Dataset excerpts:

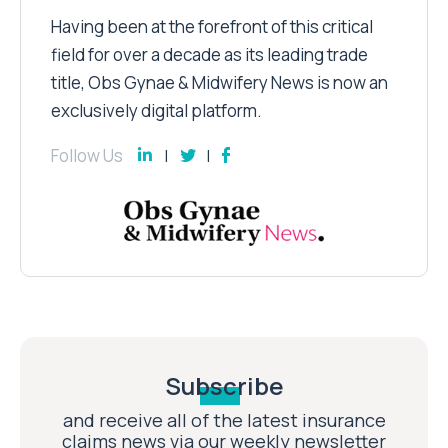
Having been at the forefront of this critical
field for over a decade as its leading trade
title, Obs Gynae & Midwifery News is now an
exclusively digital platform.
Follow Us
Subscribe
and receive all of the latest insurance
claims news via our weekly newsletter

* * *

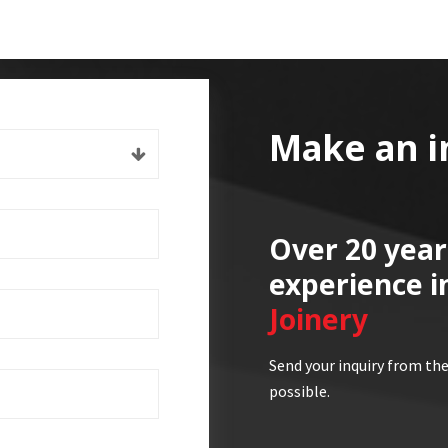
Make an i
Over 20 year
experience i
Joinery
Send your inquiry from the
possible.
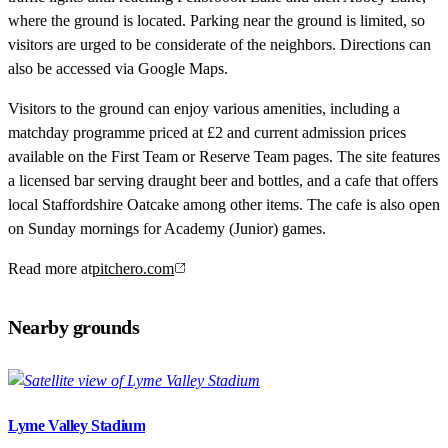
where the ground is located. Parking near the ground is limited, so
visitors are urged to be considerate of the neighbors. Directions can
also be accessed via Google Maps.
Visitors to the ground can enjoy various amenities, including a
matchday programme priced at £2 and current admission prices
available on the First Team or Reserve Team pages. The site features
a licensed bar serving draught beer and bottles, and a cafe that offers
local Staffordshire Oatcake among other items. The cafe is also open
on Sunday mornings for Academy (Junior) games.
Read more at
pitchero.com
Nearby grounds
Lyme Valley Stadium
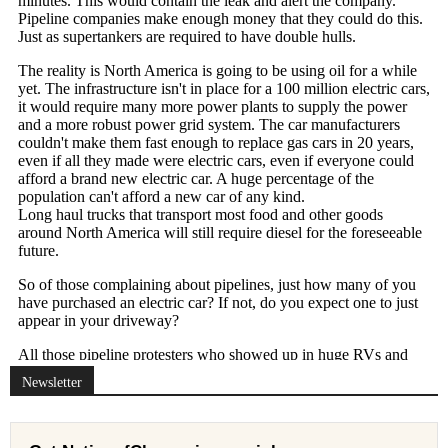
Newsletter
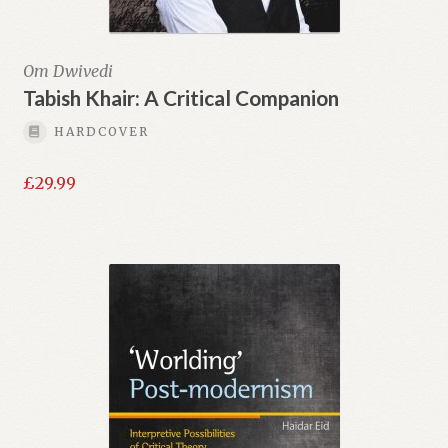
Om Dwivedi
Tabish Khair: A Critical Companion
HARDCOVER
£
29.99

---

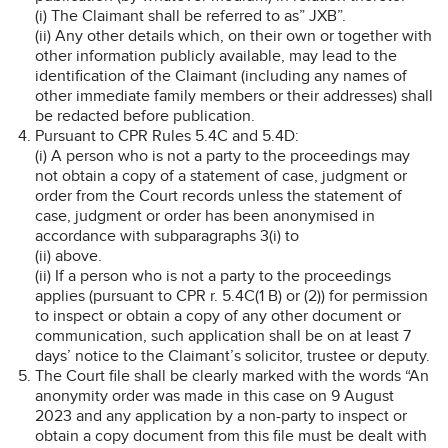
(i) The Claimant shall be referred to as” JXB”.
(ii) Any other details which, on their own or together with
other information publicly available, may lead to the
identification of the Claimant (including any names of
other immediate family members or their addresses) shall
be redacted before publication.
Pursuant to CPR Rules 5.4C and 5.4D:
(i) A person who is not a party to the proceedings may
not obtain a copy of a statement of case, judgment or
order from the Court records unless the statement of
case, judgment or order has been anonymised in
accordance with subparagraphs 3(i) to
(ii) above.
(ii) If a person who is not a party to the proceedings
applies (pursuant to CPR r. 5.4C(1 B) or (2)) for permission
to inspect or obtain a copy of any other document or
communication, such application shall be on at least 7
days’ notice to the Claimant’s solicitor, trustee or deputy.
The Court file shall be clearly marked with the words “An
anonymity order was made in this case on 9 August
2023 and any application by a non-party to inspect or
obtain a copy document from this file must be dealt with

== DIRECTIONS ==
Your task is to restate, word for word, only those lines above that fall between the line holding "Having been at the forefront of this critical" and the line holding "claims news via our weekly newsletter", inclusive.

== REPLY ==
Having been at the forefront of this critical
field for over a decade as its leading trade
title, Obs Gynae & Midwifery News is now an
exclusively digital platform.
Follow Us
Subscribe
and receive all of the latest insurance
claims news via our weekly newsletter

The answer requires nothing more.